Noob question about recording levels.

Hey there fellow operators. I’m sorry if this has been asked before, I’ve had a look around and can’t seem to find any advice on the matter.

I was just wondering what levels everyone uses to record to tape. I’ve been trying to get it on there as loud as possible but it doesn’t seem very effective when it comes to overdubs. Should I be recording things a little lower? Will it effect the overall sound quality? Any advice would be greatly appreciated. Thanks.

It really depends on the source; not only the tone and timbre, but it’s relation to the other tracks. I know it’s not much of an answer, but you must rely on your ear. My suggestion is to get great reference headphones.

Try making a track with everything as low as you possibly can. You’re probably go too low but this will help you find the limitationsfull stop it has to do with your limiter and Gain settings and signal to noise ratio

Initially I set all tracks to 80 in the mixer. My initial track is usually recorded with the red level at around 80-90%. Then I go by ear with regards to the red level for everything else. I try to keep the mixer levels at the same and constant value. This helps if you play live, since the volume of your patch won’t change if you switch tracks for muting. Sometimes, if I have to deviate from the 80 in the mixer too much for a track, I bounce it with the ear to be able to set it back to 80.

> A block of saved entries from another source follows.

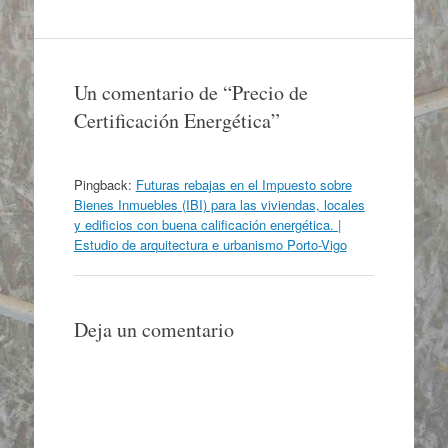
Un comentario de “
Precio de
Certificación Energética
”
Pingback:
Futuras rebajas en el Impuesto sobre
Bienes Inmuebles (IBI) para las viviendas, locales
y edificios con buena calificación energética. |
Estudio de arquitectura e urbanismo Porto-Vigo
Deja un comentario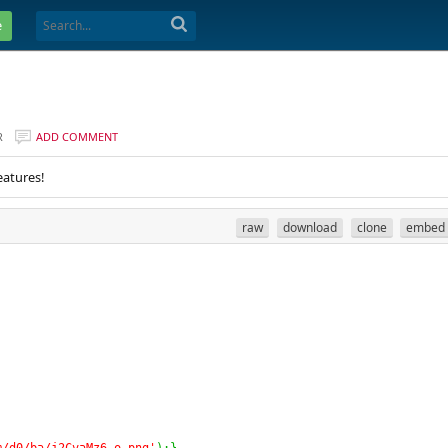
e
R
ADD COMMENT
eatures!
raw
download
clone
embed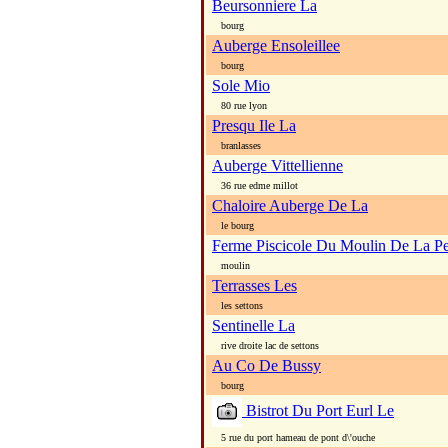
Beursonniere La
bourg
Auberge Ensoleillee
bourg
Sole Mio
80 rue lyon
Presqu Ile La
branlasses
Auberge Vittellienne
36 rue edme millot
Chaloire Auberge De La
le bourg
Ferme Piscicole Du Moulin De La Pe
moulin
Terrasses Les
les settons
Sentinelle La
rive droite lac de settons
Au Co De Bussy
bourg
Bistrot Du Port Eurl Le
5 rue du port hameau de pont d\'ouche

Depending on the patch you might get pretty nasty clipping even at medium red-level settings. Especially in Unison mode or if you play multiple notes with a high resonance filter. I tend to turn down the red-level until there’s no clipping, record, and then bounce with the ear or sample and play it back in one of the sample engines.

Having a high level on the right side red bar in tape mode while sampling is good to improve the signal/noise rate.

Now for mixing it’s always good to leave as much heardroom as you can : only pure guitarists set everything to eleven :smiley:

Thanks for the help everyone. Definitely some food for thought there.